If Customer fails to timely pay any invoice or to perform any other obligation under the Contract, or if CCS deems itself insecure or determines that any rental Products are at risk of being damaged, lost or removed from Customer’s control, Customer shall pay immediately upon notice from CCS an amount equal to the sum of (i) any unpaid invoices and (ii) all uninvoiced and unpaid amounts, including rental charges, through the later of the date of payment or the return of the Products. In such event, all rights of Customer in the rental Products shall terminate absolutely and, upon any termination (whether by expiration of the rental period, Customer’s failure to perform any obligation under the Contract or otherwise), CCS shall have the right, without notice or demand, to take possession of the rental Products, wherever located, at the expense of Customer. Notwithstanding, Customer shall promptly return the rental Products, at Customer’s expense and at CCS’ instruction, and pay for any damage to the Products, ordinary wear and tear excepted.
Customer shall reimburse CCS’ expenses (including, but not limited to, court costs, interest and reasonable attorneys’ fees and expenses) in collecting any amounts owed by Customer arising out of the Contract, including, but not limited to, expenses incurred by CCS in protecting its rights under the Contract and/or recovering and/or repairing any rental Products.
13. Compliance with Governmental Requirements.
To apply, any standards or requirements of law or governmental regulations must be expressly and specifically set forth in writing in the Contract. Otherwise, CCS shall have no liability or obligation to Customer with respect to the failure of the Products to comply with any such standards or requirements.

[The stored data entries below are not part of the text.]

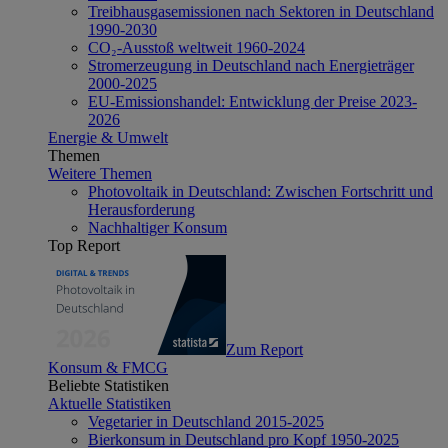
Treibhausgasemissionen nach Sektoren in Deutschland
1990-2030
CO₂-Ausstoß weltweit 1960-2024
Stromerzeugung in Deutschland nach Energieträger
2000-2025
EU-Emissionshandel: Entwicklung der Preise 2023-
2026
Energie & Umwelt
Themen
Weitere Themen
Photovoltaik in Deutschland: Zwischen Fortschritt und
Herausforderung
Nachhaltiger Konsum
Top Report
Zum Report
Konsum & FMCG
Beliebte Statistiken
Aktuelle Statistiken
Vegetarier in Deutschland 2015-2025
Bierkonsum in Deutschland pro Kopf 1950-2025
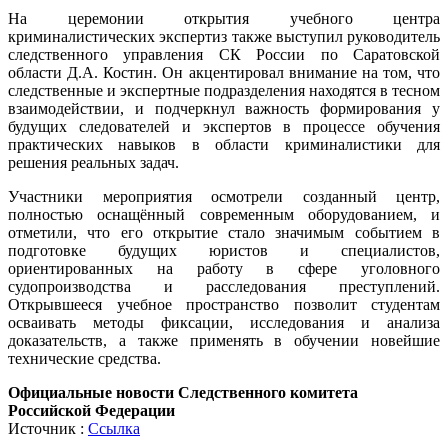
На церемонии открытия учебного центра
криминалистических экспертиз также выступил руководитель
следственного управления СК России по Саратовской
области Д.А. Костин. Он акцентировал внимание на том, что
следственные и экспертные подразделения находятся в тесном
взаимодействии, и подчеркнул важность формирования у
будущих следователей и экспертов в процессе обучения
практических навыков в области криминалистики для
решения реальных задач.
Участники мероприятия осмотрели созданный центр,
полностью оснащённый современным оборудованием, и
отметили, что его открытие стало значимым событием в
подготовке будущих юристов и специалистов,
ориентированных на работу в сфере уголовного
судопроизводства и расследования преступлений.
Открывшееся учебное пространство позволит студентам
осваивать методы фиксации, исследования и анализа
доказательств, а также применять в обучении новейшие
технические средства.
Официальные новости Следственного комитета
Российской Федерации
Источник :
Ссылка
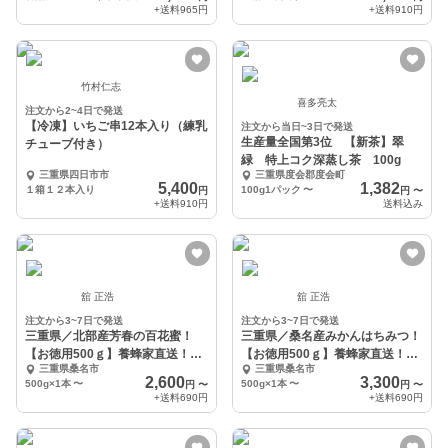
+送料
965円
+送料
910円
竹村仁志
喜多亮太
注文から2~4日で発送
【冷凍】いちご串12本入り（練乳
注文から当日~3日で発送
生産量全国第3位 【新茶】翠
チューブ付き）
緑 特上コク深蒸し茶 100g
三重県四日市市
三重県度会郡度会町
5,400
1,382
１箱１２本入り
100g1パック
〜
円
円
〜
+送料
910円
送料込み
舘 正浩
舘 正浩
注文から3~7日で発送
注文から3~7日で発送
三重県／北部産芳春の百花蜜！
三重県／桑名産みかんはちみつ！
【お徳用500ｇ】養蜂家直送！完
【お徳用500ｇ】養蜂家直送！完
三重県桑名市
三重県桑名市
全自家採年集
全自家採集
2,600
3,300
500g×1本
〜
500g×1本
〜
円
〜
円
〜
+送料
690円
+送料
690円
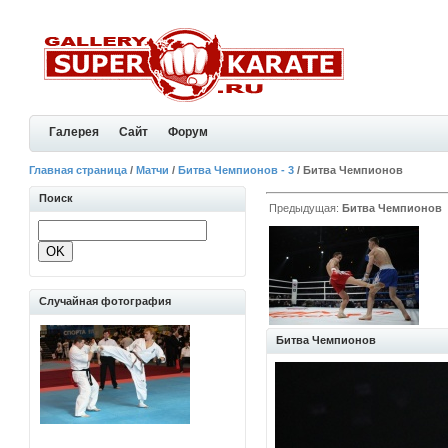
Галерея
Сайт
Форум
Главная страница
/
Матчи
/
Битва Чемпионов - 3
/ Битва Чемпионов
Поиск
Предыдущая:
Битва Чемпионов
Случайная фотография
Битва Чемпионов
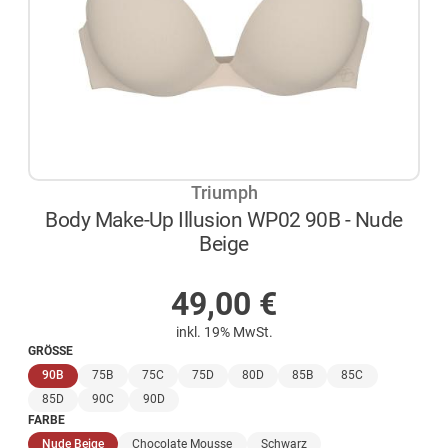
Triumph
Body Make-Up Illusion WP02 90B - Nude
Beige
AUF LAGER
49,00
€
inkl. 19% MwSt.
GRÖSSE
(ausgewählt)
90B
75B
75C
75D
80D
85B
85C
85D
90C
90D
FARBE
(ausgewählt)
Nude Beige
Chocolate Mousse
Schwarz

14. Governing Law and Exclusive Jurisdiction.
The Contract shall be governed by, and construed in accordance with, the laws of the State of Illinois without giving effect to the conflict of law principles, shall be binding upon any and all successors and assigns of the parties hereto and shall not be construed in whole or in part against any party solely because of the fact that the party drafted it. The exclusive jurisdiction for any dispute arising out of the Contract shall be in a court of competent jurisdiction located in Naperville, Illinois, the parties agree to personal jurisdiction and that all discovery, including depositions, shall be conducted therein.
The Contract may not be amended except in writing and signed by an authorized representative of CCS. Customer may not cancel orders under this Contract for customized Products without CCS’ written consent. Customer shall not assign the Contract or sublease any rental Products without CCS’ prior written consent and the full release of CCS from any obligations with respect to the Products. Any provision of the Contract that is invalid under applicable law or court order shall not in any way invalidate or affect the remaining provisions of the Contract.